The others parted without a word.

 

Impulse was sitting now, propped against the inner wall, a blanket around his shoulders, eyes half-lidded. He looked up slowly when Xisuma approached.

 

“Hey,” he rasped.

 

“Hey,” Xisuma said gently, kneeling. “I got Grian’s message. You holding up?”

 

Impulse tried to smile. It didn’t quite reach his eyes. “I think so. Physically, yeah. Mentally… still catching up.”

 

Xisuma gave a short nod, then turned to the others. “Tell me everything. What kind of ghost was it?”

 

“A Mimic,” Skizz answered. “It looked like Impulse. Acted like him. Even sounded like him. But it twisted things. Mocked him. Tried to isolate him.”

 

“It was intelligent,” Gem added. “Targeted him directly.”

 

Grian added quietly, “It messed with his head. Turned his own face against him. By the time we got in, he was barely holding on.”

 

Xisuma’s expression darkened. “That kind of targeted mimicry… that’s not standard behavior. I’ll flag it in the database.”

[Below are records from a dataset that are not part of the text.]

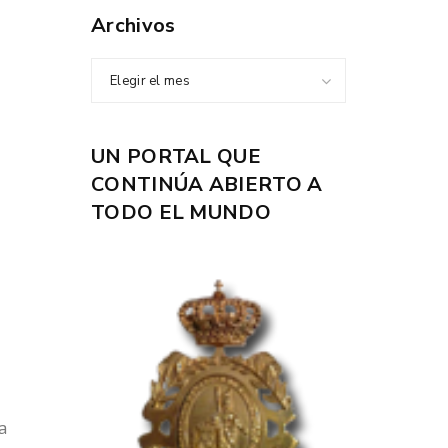
Archivos
Elegir el mes
UN PORTAL QUE
CONTINÚA ABIERTO A
TODO EL MUNDO
la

He tapped his comm again, opening a file. “Log: Tanglewood. Mimic-type entity. Confirmed behavioral targeting. Humanoid replication, advanced mimicry, attempted psychological manipulation. Destroyed. No further activity observed. Watchlist priority updated.”

 

He clicked it off. The air settled.

 

Then he turned back to Impulse. “We’ll leave the base sealed for now. I’ll run a scan for residual energy in the morning. But you’re done here for tonight. All of you.”

 

“We’re not leaving him alone,” Scar said firmly.

 

Xisuma gave a small, grateful nod. “Good.”

 

He looked at Impulse one last time. “Rest. I’ll handle the rest.”

 

Impulse, still pale, leaned his head against the wall and exhaled. “Thanks, X.”

 

No one said anything for a while. The wind rustled through the dark trees beyond the walls, no longer threatening, just tired. Like them.

 

One by one, they sat down around him. Grian didn’t speak, but he stayed closest, a silent watch in the dim torchlight, his softly glowing eyes fixed outward.

 

The ghost was gone. But the scars would remain a while longer.